Cherry Almond Butterscotch Monkey Bread recipe

Temperature: 350 ° F

Ingredients

  • 1/4 cup  butter, melted
  • 1/4 cup  lukewarm water
  • 1 box  instant vanilla pudding
  • 1 cup  milk
  • 1 large egg, beaten
  • 1 tablespoon  granulated sugar
  • 1/2 teaspoon  salt
  • 4 cups  flour
  • 2 1/2 teaspoons  active dry yeast
  • 1/2 cup  raisins
  • 1/2 cup  toasted almonds, chopped
  • 3 tablespoons  butter, melted
  • 1/4 cup  brown sugar
  • 1 box  instant butterscotch pudding mix
  • 1 can  cherry pie filling, separated

Instructions

1. Place ingredients for dough (the first nine) in bread machine pan in the order suggested by manufacturer.

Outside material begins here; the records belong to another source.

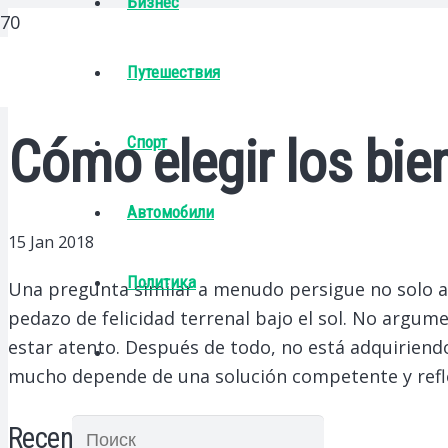
Бизнес
Путешествия
Cómo elegir los bie
Спорт
Автомобили
15 Jan 2018
Политика
Una pregunta similar a menudo persigue no solo a
pedazo de felicidad terrenal bajo el sol.
No argument
estar atento. Después de todo, no está adquiriendo
mucho depende de una solución competente y refle
Recent Posts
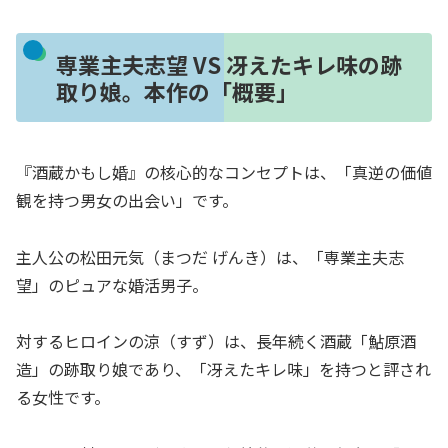
専業主夫志望 VS 冴えたキレ味の跡
取り娘。本作の「概要」
『酒蔵かもし婚』の核心的なコンセプトは、「真逆の価値
観を持つ男女の出会い」です。
主人公の松田元気（まつだ げんき）は、「専業主夫志
望」のピュアな婚活男子。
対するヒロインの涼（すず）は、長年続く酒蔵「鮎原酒
造」の跡取り娘であり、「冴えたキレ味」を持つと評され
る女性です。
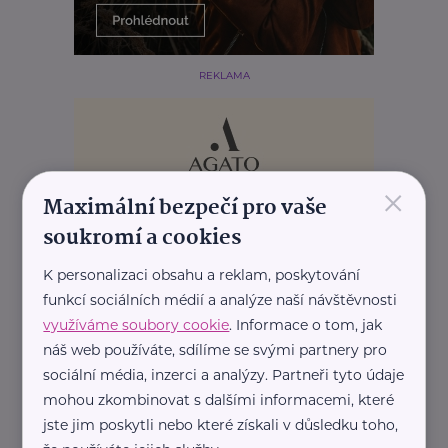
REKLAMA
×
Maximální bezpečí pro vaše
soukromí a cookies
K personalizaci obsahu a reklam, poskytování
funkcí sociálních médií a analýze naší návštěvnosti
využíváme soubory cookie
. Informace o tom, jak
náš web používáte, sdílíme se svými partnery pro
sociální média, inzerci a analýzy. Partneři tyto údaje
mohou zkombinovat s dalšími informacemi, které
jste jim poskytli nebo které získali v důsledku toho,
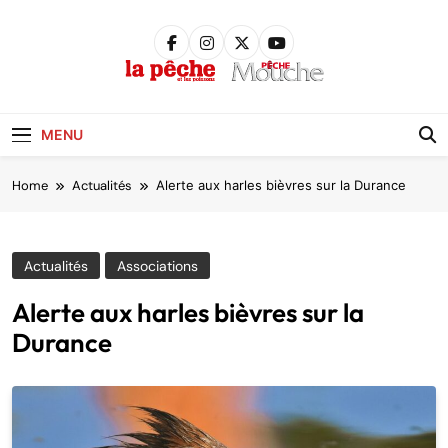
Skip
to
content
Pêche &
Poissons
MENU
Home
Actualités
Alerte aux harles bièvres sur la Durance
Actualités
Associations
Alerte aux harles bièvres sur la
Durance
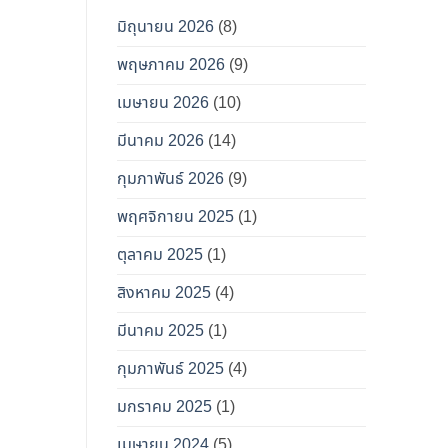
มิถุนายน 2026
(8)
พฤษภาคม 2026
(9)
เมษายน 2026
(10)
มีนาคม 2026
(14)
กุมภาพันธ์ 2026
(9)
พฤศจิกายน 2025
(1)
ตุลาคม 2025
(1)
สิงหาคม 2025
(4)
มีนาคม 2025
(1)
กุมภาพันธ์ 2025
(4)
มกราคม 2025
(1)
เมษายน 2024
(5)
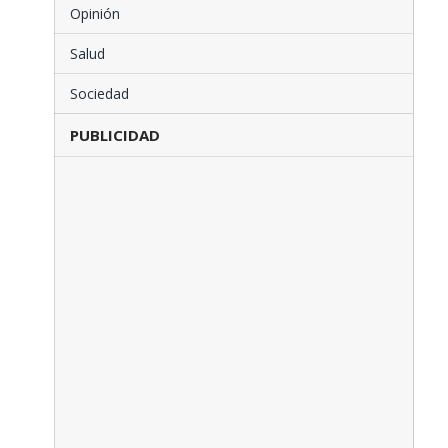
Opinión
Salud
Sociedad
PUBLICIDAD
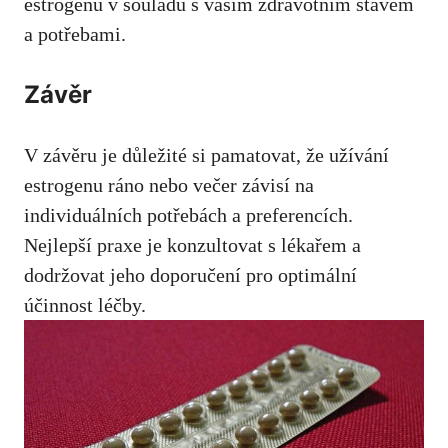
estrogenu v souladu s vaším zdravotním stavem
a potřebami.
Závěr
V závěru je důležité si pamatovat, že užívání
estrogenu ráno nebo večer závisí na
individuálních potřebách a preferencích.
Nejlepší praxe je konzultovat s lékařem a
dodržovat jeho doporučení pro optimální
účinnost léčby.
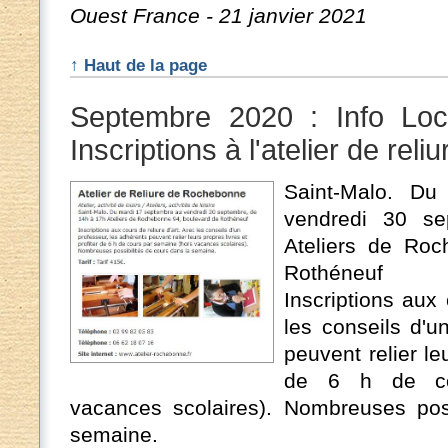
Ouest France - 21 janvier 2021
↑ Haut de la page
Septembre 2020 : Info Loc
Inscriptions à l'atelier de re
Saint-Malo. D
vendredi 30 s
Ateliers de Roc
Rothéneuf
Inscriptions aux 
les conseils d'u
peuvent relier leu
de 6 h de co
vacances scolaires). Nombreuses poss
semaine.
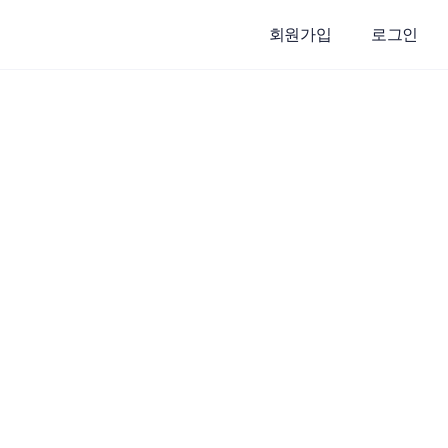
회원가입
로그인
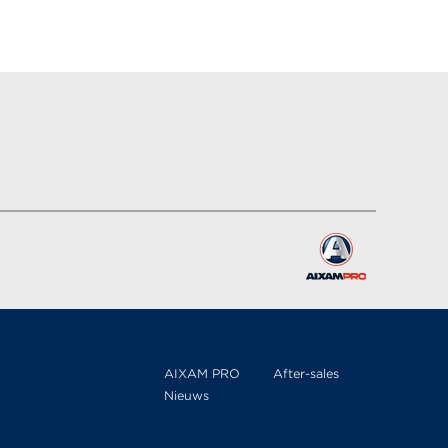
AIXAM PRO
After-sales
Nieuws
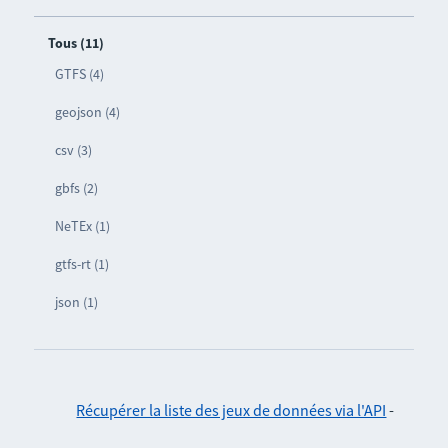
Tous (11)
GTFS (4)
geojson (4)
csv (3)
gbfs (2)
NeTEx (1)
gtfs-rt (1)
json (1)
Récupérer la liste des jeux de données via l'API
-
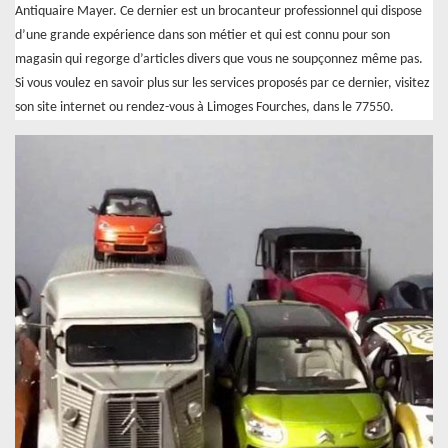
Antiquaire Mayer. Ce dernier est un brocanteur professionnel qui dispose
d’une grande expérience dans son métier et qui est connu pour son
magasin qui regorge d’articles divers que vous ne soupçonnez même pas.
Si vous voulez en savoir plus sur les services proposés par ce dernier, visitez
son site internet ou rendez-vous à Limoges Fourches, dans le 77550.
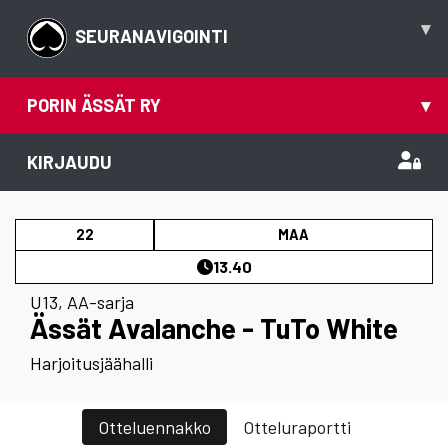
▾
SEURANAVIGOINTI
PORIN ÄSSÄT RY
▾
KIRJAUDU
22
MAA
13.40
U13
,
AA-sarja
Ässät Avalanche - TuTo White
Harjoitusjäähalli
Otteluennakko
Otteluraportti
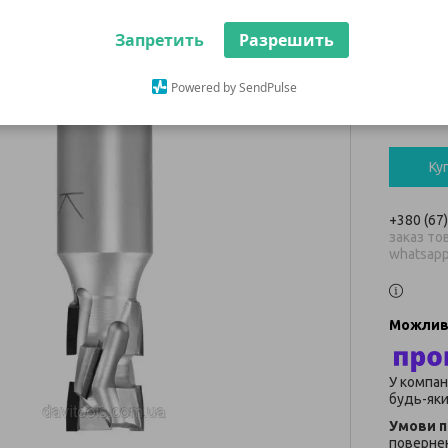
NEST
Запретить
Разрешить
13 53
Powered by SendPulse
В наявнос
Ку
+380 (67
заказ тов
whatsap
У компан
будь-яки
повернен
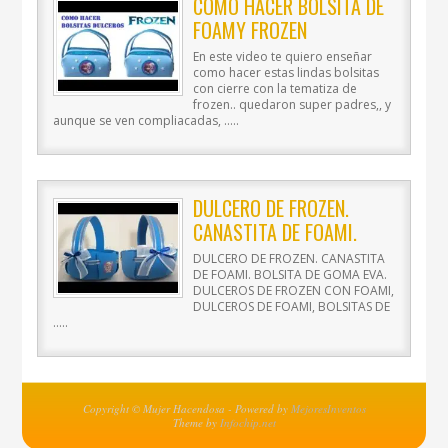
COMO HACER BOLSITA DE
FOAMY FROZEN
En este video te quiero enseñar
como hacer estas lindas bolsitas
con cierre con la tematiza de
frozen.. quedaron super padres,, y
aunque se ven compliacadas, …..
DULCERO DE FROZEN.
CANASTITA DE FOAMI.
BOLSITA DE GOMA EVA.
DULCERO DE FROZEN. CANASTITA
DE FOAMI. BOLSITA DE GOMA EVA.
DULCEROS DE FROZEN CON FOAMI,
DULCEROS DE FOAMI, BOLSITAS DE
…..
Copyright © Mujer Hacendosa - Powered by
MejoresInventos
Theme by
Infochip.net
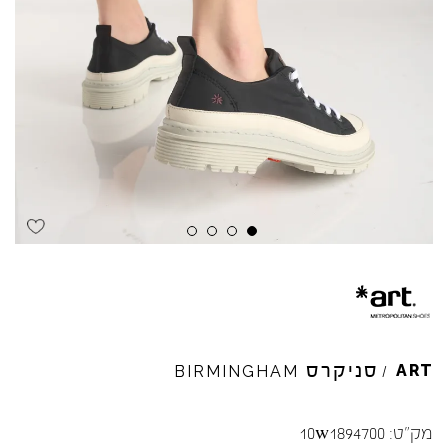
Skip to product reviews
Skip to product reviews
Skip to product reviews
Skip to product reviews
סניקרס
ART
BIRMINGHAM
/
מק"ט:
10w1894700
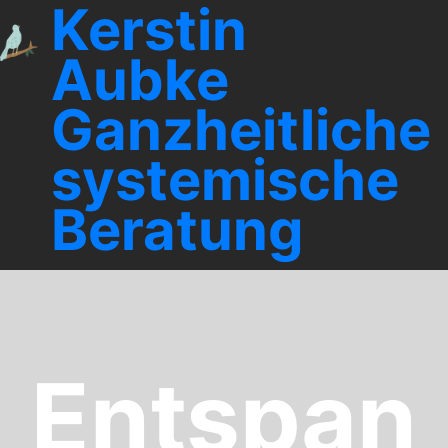
Kerstin
Aubke
Ganzheitliche
systemische
Beratung
Entspan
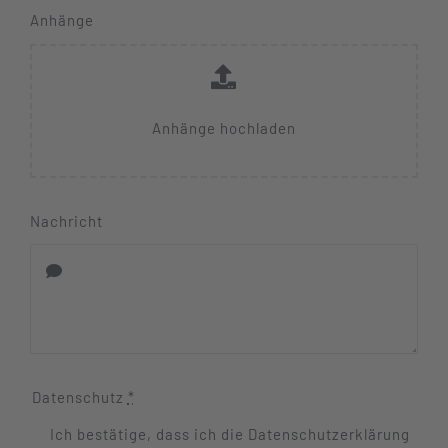
Anhänge
Anhänge hochladen
Nachricht
Datenschutz
*
Ich bestätige, dass ich die Datenschutzerklärung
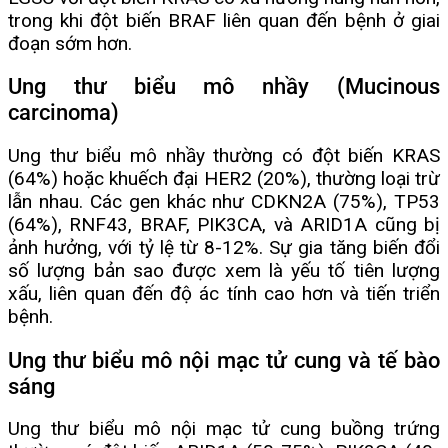
trong khi đột biến BRAF liên quan đến bệnh ở giai
đoạn sớm hơn.
Ung thư biểu mô nhầy (Mucinous
carcinoma)
Ung thư biểu mô nhầy thường có đột biến KRAS
(64%) hoặc khuếch đại HER2 (20%), thường loại trừ
lẫn nhau. Các gen khác như CDKN2A (75%), TP53
(64%), RNF43, BRAF, PIK3CA, và ARID1A cũng bị
ảnh hưởng, với tỷ lệ từ 8-12%. Sự gia tăng biến đổi
số lượng bản sao được xem là yếu tố tiên lượng
xấu, liên quan đến độ ác tính cao hơn và tiến triển
bệnh.
Ung thư biểu mô nội mạc tử cung và tế bào
sáng
Ung thư biểu mô nội mạc tử cung buồng trứng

When adding the raisins and nuts, add them during the second kneading. Many machines sound a beeping alert at the start of the second kneading.
2. Select Dough setting and start machine. Keep a close eye on the process, helping to incorporate all ingredients, if necessary.
3. Once cycle is complete, remove dough and on a lightly floured surface, roll pieces of dough into 2-inch diameter balls. While forming the dough, be sure to keep it covered with plastic wrap while you are shaping the dough to prevent it from drying out.
4. Grease a 12-cup Kaisercast Classic Bundform Pan, and set aside.
5. Place 3 tablespoons butter in a small bowl. In another bowl, combine the brown sugar and pudding mix.
6. Dip dough balls in butter, and then roll in pudding mix and brown sugar. Place half of dough balls in Bundform Pan.
7. With a fork, remove cherries from pie filling sauce. Set aside sauce. Sprinkle with half of the cherries and butter. Repeat with remaining rolls, cherries, and butter.
8. Cover and let rise in a warm place for about 45 minutes or until double in size.
9. Bake at 350 degrees F for 30-35 minutes, or until golden brown. Immediately invert. Top with cherry pie filling sauce.